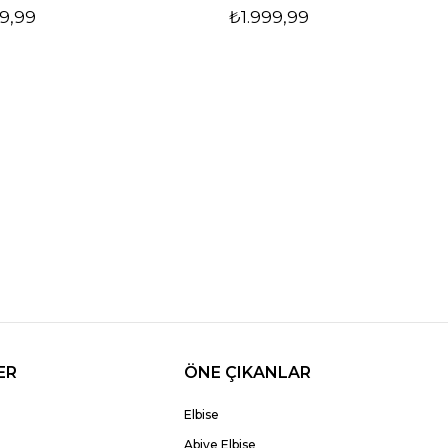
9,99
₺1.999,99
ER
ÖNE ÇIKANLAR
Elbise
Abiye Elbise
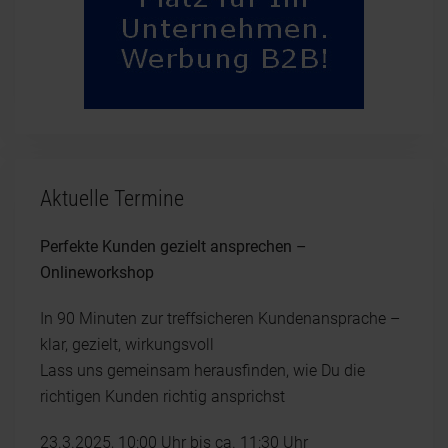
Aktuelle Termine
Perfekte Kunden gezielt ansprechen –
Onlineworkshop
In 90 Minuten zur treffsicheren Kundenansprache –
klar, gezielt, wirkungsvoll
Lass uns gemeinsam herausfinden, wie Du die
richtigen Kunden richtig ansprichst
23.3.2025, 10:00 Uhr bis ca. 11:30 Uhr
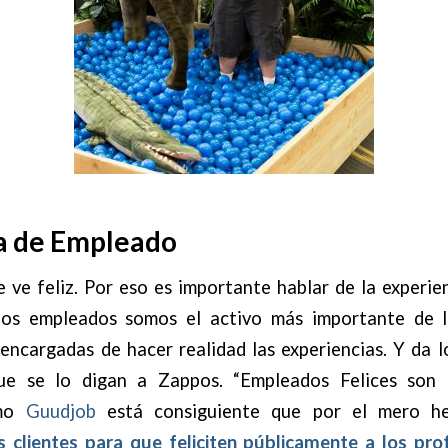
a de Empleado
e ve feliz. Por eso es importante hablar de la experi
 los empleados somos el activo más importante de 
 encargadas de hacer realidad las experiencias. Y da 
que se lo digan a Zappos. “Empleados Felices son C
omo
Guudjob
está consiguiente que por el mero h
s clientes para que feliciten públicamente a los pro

---

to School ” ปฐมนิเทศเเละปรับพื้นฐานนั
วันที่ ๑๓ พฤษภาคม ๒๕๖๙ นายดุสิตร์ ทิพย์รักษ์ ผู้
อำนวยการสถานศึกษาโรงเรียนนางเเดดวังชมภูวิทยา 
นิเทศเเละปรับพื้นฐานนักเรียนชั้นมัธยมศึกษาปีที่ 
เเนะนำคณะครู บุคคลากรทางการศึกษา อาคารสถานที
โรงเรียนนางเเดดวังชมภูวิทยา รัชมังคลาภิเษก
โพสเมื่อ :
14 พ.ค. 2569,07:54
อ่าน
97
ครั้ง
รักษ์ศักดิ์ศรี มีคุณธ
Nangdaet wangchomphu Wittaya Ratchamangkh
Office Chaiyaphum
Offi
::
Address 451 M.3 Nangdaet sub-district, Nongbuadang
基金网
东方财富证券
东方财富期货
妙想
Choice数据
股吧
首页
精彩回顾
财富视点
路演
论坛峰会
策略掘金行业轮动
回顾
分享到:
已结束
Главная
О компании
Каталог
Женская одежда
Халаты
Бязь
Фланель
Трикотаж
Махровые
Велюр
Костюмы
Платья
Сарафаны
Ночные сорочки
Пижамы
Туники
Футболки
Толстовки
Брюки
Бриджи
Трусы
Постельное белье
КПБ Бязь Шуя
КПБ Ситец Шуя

--

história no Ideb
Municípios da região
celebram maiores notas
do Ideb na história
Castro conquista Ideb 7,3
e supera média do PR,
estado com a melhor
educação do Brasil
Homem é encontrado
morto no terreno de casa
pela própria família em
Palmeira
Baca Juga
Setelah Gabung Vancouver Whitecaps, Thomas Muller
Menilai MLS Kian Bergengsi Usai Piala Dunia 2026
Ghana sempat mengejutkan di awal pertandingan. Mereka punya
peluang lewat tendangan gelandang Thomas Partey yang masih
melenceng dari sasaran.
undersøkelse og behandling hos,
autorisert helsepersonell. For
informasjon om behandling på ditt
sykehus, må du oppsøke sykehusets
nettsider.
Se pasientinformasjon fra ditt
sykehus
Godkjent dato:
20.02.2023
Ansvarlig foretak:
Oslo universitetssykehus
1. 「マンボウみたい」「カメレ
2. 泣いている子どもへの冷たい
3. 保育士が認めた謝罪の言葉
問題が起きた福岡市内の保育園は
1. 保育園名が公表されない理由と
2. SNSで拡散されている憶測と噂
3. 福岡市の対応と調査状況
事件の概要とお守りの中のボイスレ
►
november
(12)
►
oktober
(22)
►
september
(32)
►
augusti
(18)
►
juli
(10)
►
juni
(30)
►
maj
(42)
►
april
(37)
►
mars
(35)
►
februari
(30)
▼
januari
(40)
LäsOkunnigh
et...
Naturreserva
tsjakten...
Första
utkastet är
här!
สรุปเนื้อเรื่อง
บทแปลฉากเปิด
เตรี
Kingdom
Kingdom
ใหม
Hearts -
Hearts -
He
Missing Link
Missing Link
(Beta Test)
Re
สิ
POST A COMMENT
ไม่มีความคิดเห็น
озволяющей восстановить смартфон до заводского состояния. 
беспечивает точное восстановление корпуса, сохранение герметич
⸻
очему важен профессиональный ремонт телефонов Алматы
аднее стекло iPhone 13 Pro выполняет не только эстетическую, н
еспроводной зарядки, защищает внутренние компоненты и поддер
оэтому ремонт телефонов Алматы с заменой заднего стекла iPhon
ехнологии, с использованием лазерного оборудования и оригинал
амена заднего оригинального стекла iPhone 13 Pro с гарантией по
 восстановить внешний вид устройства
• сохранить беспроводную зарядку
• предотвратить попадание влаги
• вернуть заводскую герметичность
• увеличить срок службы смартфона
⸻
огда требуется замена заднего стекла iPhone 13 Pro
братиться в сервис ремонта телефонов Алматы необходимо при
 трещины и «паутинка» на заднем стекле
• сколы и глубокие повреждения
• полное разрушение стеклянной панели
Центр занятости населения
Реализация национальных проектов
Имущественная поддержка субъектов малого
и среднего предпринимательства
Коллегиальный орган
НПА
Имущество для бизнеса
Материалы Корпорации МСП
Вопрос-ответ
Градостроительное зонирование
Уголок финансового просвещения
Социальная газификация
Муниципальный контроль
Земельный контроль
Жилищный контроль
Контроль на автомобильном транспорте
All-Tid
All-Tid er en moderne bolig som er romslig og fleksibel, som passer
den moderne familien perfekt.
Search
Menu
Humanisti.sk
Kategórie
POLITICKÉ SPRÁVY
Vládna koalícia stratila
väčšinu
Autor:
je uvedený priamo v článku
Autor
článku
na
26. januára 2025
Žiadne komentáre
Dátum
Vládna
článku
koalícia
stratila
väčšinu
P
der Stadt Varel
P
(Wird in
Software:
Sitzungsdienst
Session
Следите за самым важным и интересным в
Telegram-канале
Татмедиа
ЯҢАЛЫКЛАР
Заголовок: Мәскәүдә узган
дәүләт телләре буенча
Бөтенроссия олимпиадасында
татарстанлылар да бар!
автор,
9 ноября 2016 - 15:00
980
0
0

#### Task directions
Range to copy from the listing above: the line with "Aktuelle Termine" through the line with "s clientes para". Transcribe it exactly and skip the pictures.

#### Response area
Aktuelle Termine
Perfekte Kunden gezielt ansprechen –
Onlineworkshop
In 90 Minuten zur treffsicheren Kundenansprache –
klar, gezielt, wirkungsvoll
Lass uns gemeinsam herausfinden, wie Du die
richtigen Kunden richtig ansprichst
23.3.2025, 10:00 Uhr bis ca. 11:30 Uhr
a de Empleado
e ve feliz. Por eso es importante hablar de la experi
 los empleados somos el activo más importante de 
 encargadas de hacer realidad las experiencias. Y da 
que se lo digan a Zappos. “Empleados Felices son C
omo
Guudjob
está consiguiente que por el mero h
s clientes para que feliciten públicamente a los pro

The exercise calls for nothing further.